Picture a daydreamer. What image comes to mind?
Now picture someone who’s hyperactive. I bet that conjures up a different set of associations.
One of the things about ADHD is that it’s a disorder where apparent opposites like daydreaming and hyperactivity live together.
Generally, I think of a daydreamer as someone who is lost in their thoughts, whose mind drifts away and wanders from the task at hand. But I think of hyperactivity as making someone impatient, fidgety, overly energetic, jumping ahead to the next thing – or between multiple things at once.
However, it’s not an accident that these different behaviors both come under the umbrella of ADHD. In fact, mind-wandering and hyperactivity both come from a lack of self-control, an impaired ability to tell your brain what to focus on and when to focus on it.
A wandering mind, by definition, is wandering away from something. Rather than staying fixed on the “correct” task, your mind is naturally drawn to something more enticing, and from there perhaps somewhere else.
Hyperactivity too involves an escape from what your brain is “supposed” to be doing. Your mind is impatiently drawn to the next thing, or impulsively drawn into a new course of action and away from the process of making a prudent decision.

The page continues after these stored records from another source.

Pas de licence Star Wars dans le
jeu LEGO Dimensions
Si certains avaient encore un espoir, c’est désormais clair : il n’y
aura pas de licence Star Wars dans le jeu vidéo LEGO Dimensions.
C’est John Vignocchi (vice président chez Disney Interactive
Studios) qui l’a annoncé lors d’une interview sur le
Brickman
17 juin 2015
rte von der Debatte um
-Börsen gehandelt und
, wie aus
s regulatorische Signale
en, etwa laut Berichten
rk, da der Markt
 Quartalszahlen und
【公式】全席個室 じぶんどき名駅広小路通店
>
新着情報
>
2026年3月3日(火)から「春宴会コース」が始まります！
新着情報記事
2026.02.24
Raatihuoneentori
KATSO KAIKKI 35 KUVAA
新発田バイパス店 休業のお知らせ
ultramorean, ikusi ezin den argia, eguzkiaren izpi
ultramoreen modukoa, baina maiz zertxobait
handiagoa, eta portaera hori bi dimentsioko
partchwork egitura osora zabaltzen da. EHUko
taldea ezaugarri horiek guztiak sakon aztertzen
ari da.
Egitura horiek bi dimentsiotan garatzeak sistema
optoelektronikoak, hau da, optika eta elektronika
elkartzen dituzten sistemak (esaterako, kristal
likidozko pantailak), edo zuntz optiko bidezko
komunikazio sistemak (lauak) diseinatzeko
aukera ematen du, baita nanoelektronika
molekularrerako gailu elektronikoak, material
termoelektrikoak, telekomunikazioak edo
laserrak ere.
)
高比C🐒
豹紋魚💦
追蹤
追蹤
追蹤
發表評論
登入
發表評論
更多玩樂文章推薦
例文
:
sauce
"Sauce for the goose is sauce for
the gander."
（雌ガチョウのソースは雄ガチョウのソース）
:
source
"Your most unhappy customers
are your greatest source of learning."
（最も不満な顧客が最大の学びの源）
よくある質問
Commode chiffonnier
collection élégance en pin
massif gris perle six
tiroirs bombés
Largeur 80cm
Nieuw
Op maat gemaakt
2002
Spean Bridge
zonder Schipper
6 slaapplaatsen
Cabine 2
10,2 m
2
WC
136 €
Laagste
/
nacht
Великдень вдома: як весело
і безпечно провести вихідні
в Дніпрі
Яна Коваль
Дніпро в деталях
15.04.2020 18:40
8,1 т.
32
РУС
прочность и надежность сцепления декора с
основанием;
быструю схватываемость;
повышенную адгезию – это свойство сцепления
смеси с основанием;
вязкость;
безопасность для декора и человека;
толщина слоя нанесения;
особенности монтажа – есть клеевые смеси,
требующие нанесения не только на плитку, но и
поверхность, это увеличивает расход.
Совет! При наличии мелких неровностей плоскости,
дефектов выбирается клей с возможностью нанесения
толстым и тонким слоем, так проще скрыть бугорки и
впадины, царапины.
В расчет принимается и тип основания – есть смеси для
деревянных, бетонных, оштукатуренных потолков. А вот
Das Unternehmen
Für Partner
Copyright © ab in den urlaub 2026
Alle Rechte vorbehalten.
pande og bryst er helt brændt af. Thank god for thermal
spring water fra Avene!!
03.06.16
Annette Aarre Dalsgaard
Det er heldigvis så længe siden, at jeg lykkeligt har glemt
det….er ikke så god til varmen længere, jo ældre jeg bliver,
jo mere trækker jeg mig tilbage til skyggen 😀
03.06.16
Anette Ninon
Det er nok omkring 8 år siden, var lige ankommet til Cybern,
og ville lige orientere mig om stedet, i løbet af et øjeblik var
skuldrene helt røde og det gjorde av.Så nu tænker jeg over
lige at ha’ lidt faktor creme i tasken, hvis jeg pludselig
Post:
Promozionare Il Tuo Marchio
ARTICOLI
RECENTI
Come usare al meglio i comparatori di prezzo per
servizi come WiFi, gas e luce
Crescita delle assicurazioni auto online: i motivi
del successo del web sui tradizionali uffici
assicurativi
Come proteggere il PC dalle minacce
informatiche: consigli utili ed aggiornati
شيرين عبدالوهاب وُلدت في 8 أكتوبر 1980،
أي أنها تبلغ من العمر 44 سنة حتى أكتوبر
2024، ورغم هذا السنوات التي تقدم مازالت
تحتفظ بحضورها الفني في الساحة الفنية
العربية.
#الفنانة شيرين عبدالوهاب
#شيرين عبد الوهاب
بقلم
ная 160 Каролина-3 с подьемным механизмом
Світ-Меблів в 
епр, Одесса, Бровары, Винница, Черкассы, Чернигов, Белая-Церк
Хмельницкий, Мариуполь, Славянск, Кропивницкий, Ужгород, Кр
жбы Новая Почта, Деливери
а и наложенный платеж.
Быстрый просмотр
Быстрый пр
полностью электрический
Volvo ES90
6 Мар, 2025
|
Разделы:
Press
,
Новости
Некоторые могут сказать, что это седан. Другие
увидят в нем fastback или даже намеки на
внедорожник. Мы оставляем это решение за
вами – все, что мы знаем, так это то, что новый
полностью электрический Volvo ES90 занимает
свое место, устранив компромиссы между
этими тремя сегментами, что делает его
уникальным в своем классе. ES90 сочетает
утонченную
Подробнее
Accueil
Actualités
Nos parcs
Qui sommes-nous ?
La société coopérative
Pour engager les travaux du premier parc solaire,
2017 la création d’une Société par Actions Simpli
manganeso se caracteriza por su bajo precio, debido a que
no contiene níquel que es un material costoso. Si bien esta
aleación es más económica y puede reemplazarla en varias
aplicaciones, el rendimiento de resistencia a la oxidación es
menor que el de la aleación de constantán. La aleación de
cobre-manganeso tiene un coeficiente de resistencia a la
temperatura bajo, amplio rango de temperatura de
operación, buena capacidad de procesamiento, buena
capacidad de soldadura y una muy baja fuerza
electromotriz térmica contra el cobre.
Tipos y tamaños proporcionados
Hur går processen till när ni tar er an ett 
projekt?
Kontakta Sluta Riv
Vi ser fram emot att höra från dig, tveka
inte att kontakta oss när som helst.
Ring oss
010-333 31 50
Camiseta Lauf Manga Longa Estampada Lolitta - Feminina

Both daydreaming and hyperactivity are fueled by an aversion to understimulating activities. The ADHD brain, always in search of stimulation, looks elsewhere to find that stimulation. In the case of daydreaming, that “elsewhere” is in your stream of consciousness while in hyperactivity it’s in external activity.
Looked at from this perspective, it’s really not a contradiction that one person can be both hyperactive and a “daydreamer,” just like it’s not a contradiction that someone with ADHD can have both inattentive and hyperactive symptoms.
Of course, many people with ADHD are more inclined either to the inattentive or the hyperactive side of the disorder. But more often than not, people who have one aspect of ADHD will have some elements of the other as well, and there’s not much paradoxical about this when you realize that low self-control and low tolerance for understimulating situations play into both types of ADHD symptoms.